▶ _EXERCISE REQUIREMENTS_
Exactly repeat all the records below, omitting the images they hold.

▶ _DATASET ENTRIES_
§ §

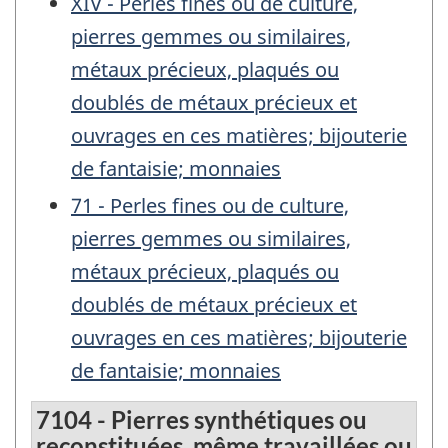
XIV - Perles fines ou de culture,
pierres gemmes ou similaires,
métaux précieux, plaqués ou
doublés de métaux précieux et
ouvrages en ces matières; bijouterie
de fantaisie; monnaies
71 - Perles fines ou de culture,
pierres gemmes ou similaires,
métaux précieux, plaqués ou
doublés de métaux précieux et
ouvrages en ces matières; bijouterie
de fantaisie; monnaies
7104 - Pierres synthétiques ou
reconstituées, même travaillées ou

§ §

▶ _EXERCISE SOLUTION_
XIV - Perles fines ou de culture,
pierres gemmes ou similaires,
métaux précieux, plaqués ou
doublés de métaux précieux et
ouvrages en ces matières; bijouterie
de fantaisie; monnaies
71 - Perles fines ou de culture,
pierres gemmes ou similaires,
métaux précieux, plaqués ou
doublés de métaux précieux et
ouvrages en ces matières; bijouterie
de fantaisie; monnaies
7104 - Pierres synthétiques ou
reconstituées, même travaillées ou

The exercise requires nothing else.